An increase in sales from visitors and winter residents of Florida, beginning around the holiday season, should also help, he said. These “snowbirds” sharply cut back visits and spending when the recession struck two years ago, and rebounded some last year, he said.
Scott Mushkin, an analyst with Jefferies & Co., New York, sounded a note of caution, saying in a research note that “a lot seems to be riding on a more normal snowbird season.”
Lynch said Winn-Dixie would continue with its previously disclosed $80 million store renovation program for fiscal 2011, saying that remodeled stores — which emphasize a “fresh and local” brand positioning — were strongly outperforming the chain as a whole, drawing more shoppers and larger baskets. Winn-Dixie expects to complete 22 remodels during the fiscal year. By year-end, about half of Winn-Dixie's 515 stores will have been remodeled since the company emerged from Chapter 11 bankruptcy four years ago.

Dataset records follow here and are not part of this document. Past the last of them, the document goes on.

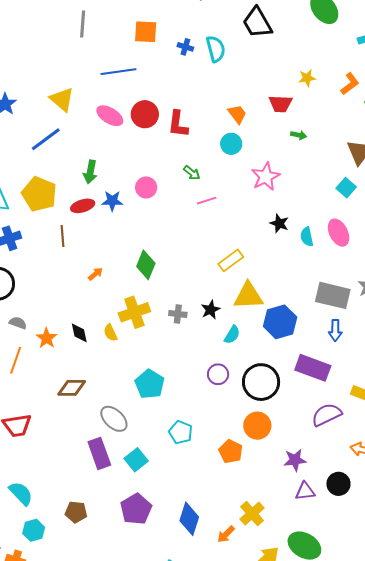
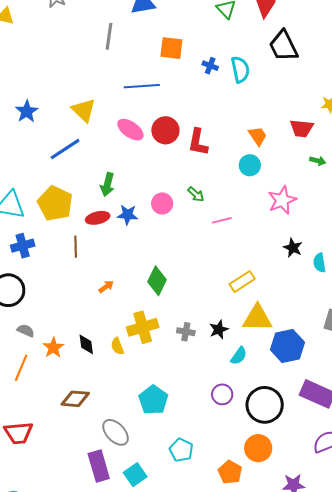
green arrow: (192, 173) -> (196, 194), moved

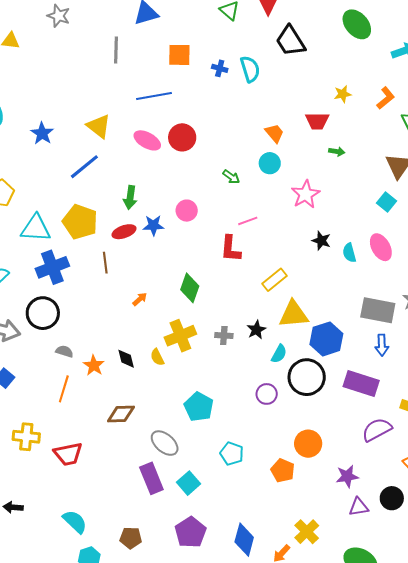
red L-shape: (198, 142) -> (231, 249), moved
green arrow: (196, 194) -> (231, 177), moved
blue cross: (23, 246) -> (52, 267), size x1.4
black circle: (265, 405) -> (307, 377), moved

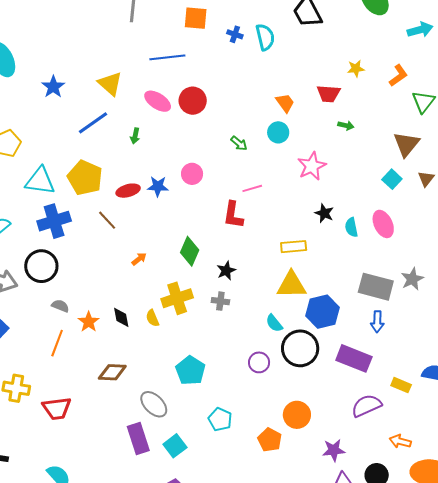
green arrow: (130, 197) -> (135, 136), moved, size x0.7
brown line: (105, 263) -> (107, 220), turned -40
yellow rectangle: (274, 280) -> (294, 247), moved, turned 30
black star: (256, 330) -> (226, 271), moved
cyan semicircle: (279, 354) -> (274, 323), turned 108

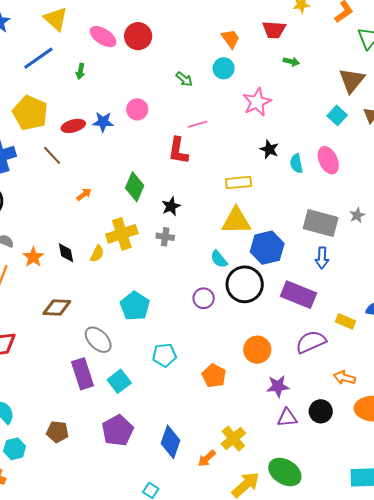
gray star: (412, 279) -> (357, 215), size x0.7
yellow semicircle: (152, 318) -> (97, 254), turned -132
orange circle: (297, 415) -> (257, 350), moved
cyan pentagon: (220, 419) -> (164, 355), turned -30

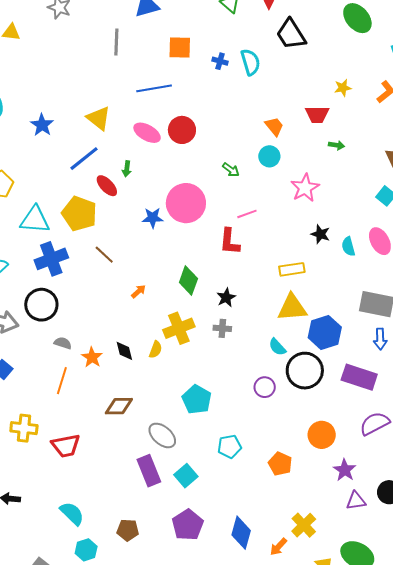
pink circle: (137, 109) -> (186, 203), size x1.8
red ellipse: (73, 126) -> (107, 186), moved, turned 65
purple star: (278, 386) -> (345, 470), turned -30

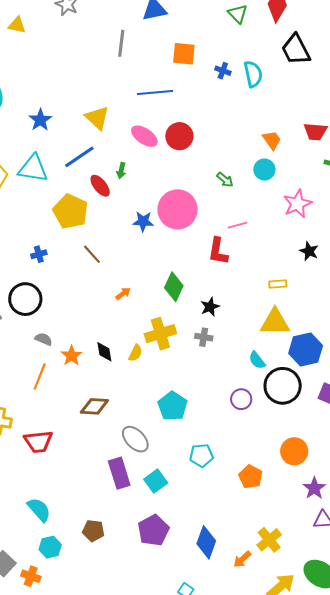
cyan triangle: (35, 220) -> (33, 168), moved
blue cross: (51, 259) -> (39, 254), size x0.5
yellow rectangle: (292, 269) -> (278, 284), size x0.7

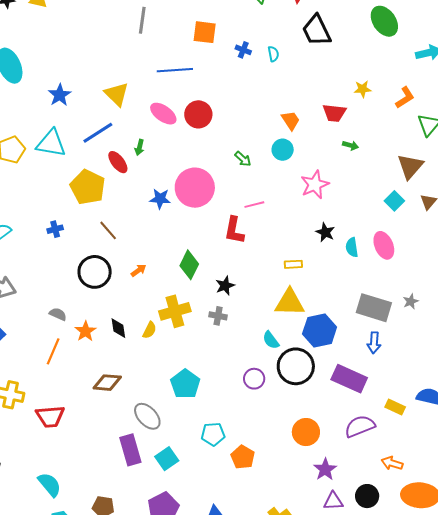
cyan semicircle: (253, 74) -> (273, 54), size x0.6
black circle: (25, 299) -> (95, 272), moved
orange pentagon: (251, 477) -> (243, 457), moved

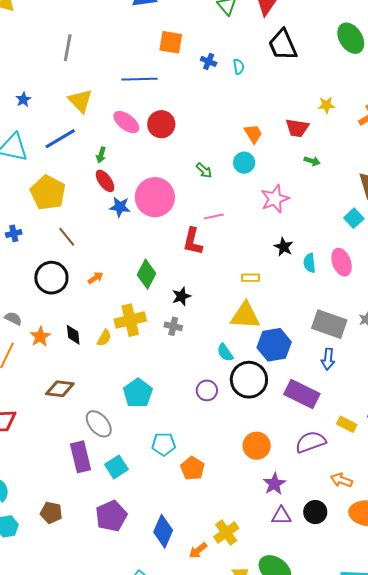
gray line: (142, 20) -> (68, 48), moved
blue star: (60, 95) -> (23, 99), size x0.7
red ellipse: (118, 162) -> (105, 181), moved

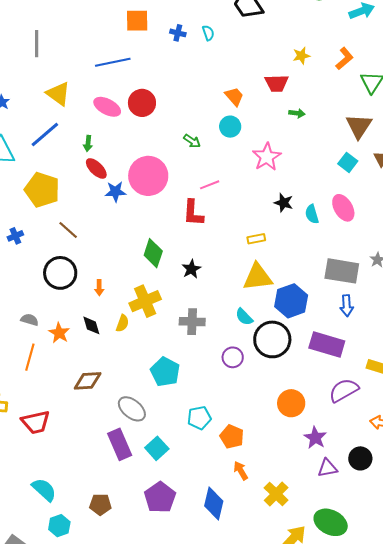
orange arrow: (95, 278) -> (99, 288), moved, turned 133
gray cross: (173, 326) -> (192, 322), moved, size x1.4
orange arrow: (198, 550) -> (241, 471), moved, turned 108

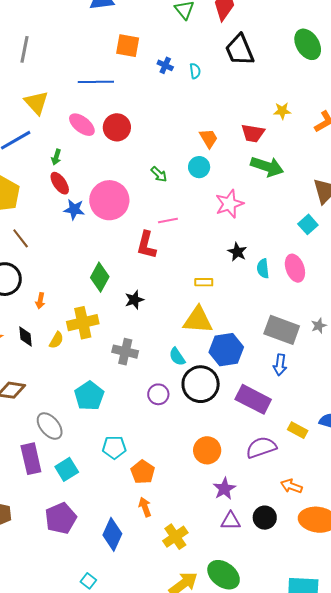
green arrow: (297, 113) -> (267, 167), size x2.0

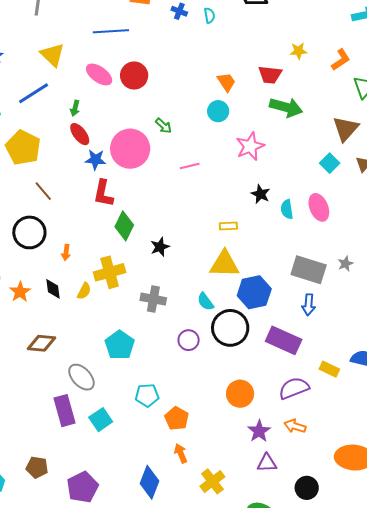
green arrow: (159, 174) -> (164, 126), moved
red L-shape: (146, 245) -> (103, 193), moved
orange arrow: (291, 486) -> (295, 426), moved
purple pentagon: (61, 518) -> (83, 487), moved
black circle: (265, 518) -> (307, 488), moved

“We continue to believe management's execution remains strong in a very challenging environment, and believe the company has no choice but to continue with the current remodel and capex strategy,” Karen Short, an analyst for BMO Capital, said in a research note last week. “In our view, only when the vast majority of the remodels are complete will Winn-Dixie's EBITDA improve, or the company will potentially become a more attractive take-out candidate — and neither scenario will unfold for several years.”
Other sales initiatives include the fuelperks gasoline discount program, and a computer-generated ordering (CGO) system that is improving sales by reducing out-of-stocks, Lynch said. Stores on the CGO program during the first quarter realized ID sales gains of 10 basis points; Lynch said the program would be rolled out across the entire chain by fiscal year-end, and would produce ID improvements of 50 basis points.
Winn-Dixie's quarterly loss included $40.1 million related to discontinued operations at 30 Winn-Dixie stores that closed during the quarter. Continuing operations were adversely affected by a deferred tax expense of $13.3 million, the company added.
* LOSS INCLUDED $40.1 MILLION RELATED TO DISCONTINUED OPERATIONS.